**How to complete this task:**
Pictures should be excluded; otherwise, copy every entry exactly.

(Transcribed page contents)
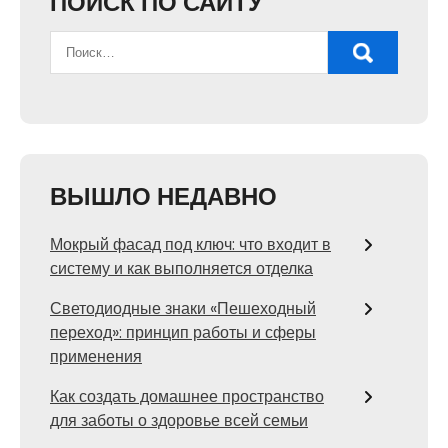
ПОИСК ПО САЙТУ
ВЫШЛО НЕДАВНО
Мокрый фасад под ключ: что входит в
систему и как выполняется отделка
Светодиодные знаки «Пешеходный
переход»: принцип работы и сферы
применения
Как создать домашнее пространство
для заботы о здоровье всей семьи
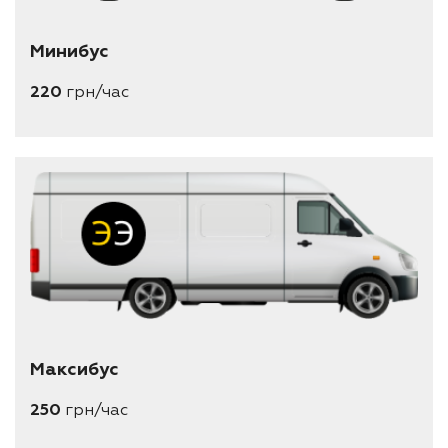
Минибус
220
грн/час
Максибус
250
грн/час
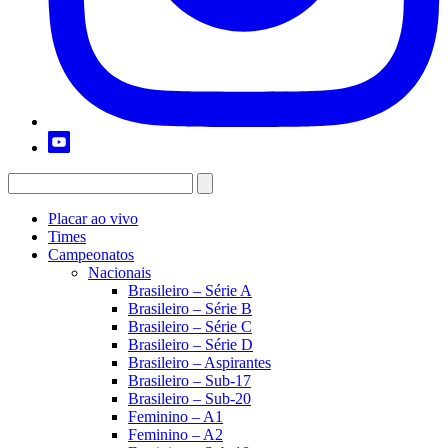
Placar ao vivo
Times
Campeonatos
Nacionais
Brasileiro – Série A
Brasileiro – Série B
Brasileiro – Série C
Brasileiro – Série D
Brasileiro – Aspirantes
Brasileiro – Sub-17
Brasileiro – Sub-20
Feminino – A1
Feminino – A2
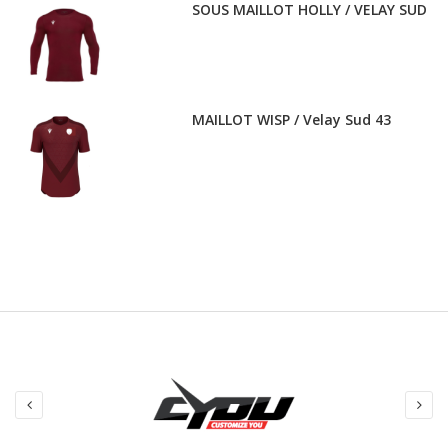
SOUS MAILLOT HOLLY / VELAY SUD
MAILLOT WISP / Velay Sud 43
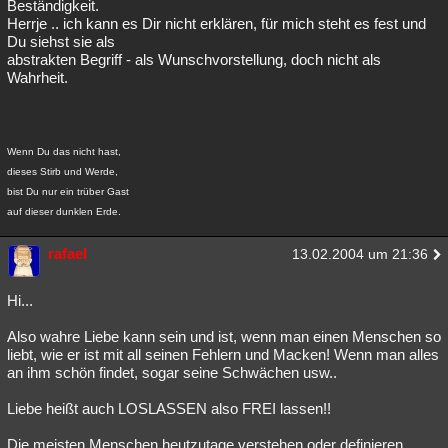
Beständigkeit.
Herrje .. ich kann es Dir nicht erklären, für mich steht es fest und
Du siehst sie als
abstrakten Begriff - als Wunschvorstellung, doch nicht als
Wahrheit.
Wenn Du das nicht hast,
dieses Stirb und Werde,
bist Du nur ein trüber Gast
auf dieser dunklen Erde.
rafael
13.02.2004 um 21:36
Hi...
Also wahre Liebe kann sein und ist, wenn man einen Menschen so
liebt, wie er ist mit all seinen Fehlern und Macken! Wenn man alles
an ihm schön findet, sogar seine Schwächen usw..
Liebe heißt auch LOSLASSEN also FREI lassen!!
Die meisten Menschen heutzutage verstehen oder definieren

**Response to this task:**
ПОИСК ПО САЙТУ
ВЫШЛО НЕДАВНО
Мокрый фасад под ключ: что входит в
систему и как выполняется отделка
Светодиодные знаки «Пешеходный
переход»: принцип работы и сферы
применения
Как создать домашнее пространство
для заботы о здоровье всей семьи
Минибус
220
грн/час
Максибус
250
грн/час
Placar ao vivo
Times
Campeonatos
Nacionais
Brasileiro – Série A
Brasileiro – Série B
Brasileiro – Série C
Brasileiro – Série D
Brasileiro – Aspirantes
Brasileiro – Sub-17
Brasileiro – Sub-20
Feminino – A1
Feminino – A2
SOUS MAILLOT HOLLY / VELAY SUD
MAILLOT WISP / Velay Sud 43
Beständigkeit.
Herrje .. ich kann es Dir nicht erklären, für mich steht es fest und
Du siehst sie als
abstrakten Begriff - als Wunschvorstellung, doch nicht als
Wahrheit.
Wenn Du das nicht hast,
dieses Stirb und Werde,
bist Du nur ein trüber Gast
auf dieser dunklen Erde.
rafael
13.02.2004 um 21:36
Hi...
Also wahre Liebe kann sein und ist, wenn man einen Menschen so
liebt, wie er ist mit all seinen Fehlern und Macken! Wenn man alles
an ihm schön findet, sogar seine Schwächen usw..
Liebe heißt auch LOSLASSEN also FREI lassen!!
Die meisten Menschen heutzutage verstehen oder definieren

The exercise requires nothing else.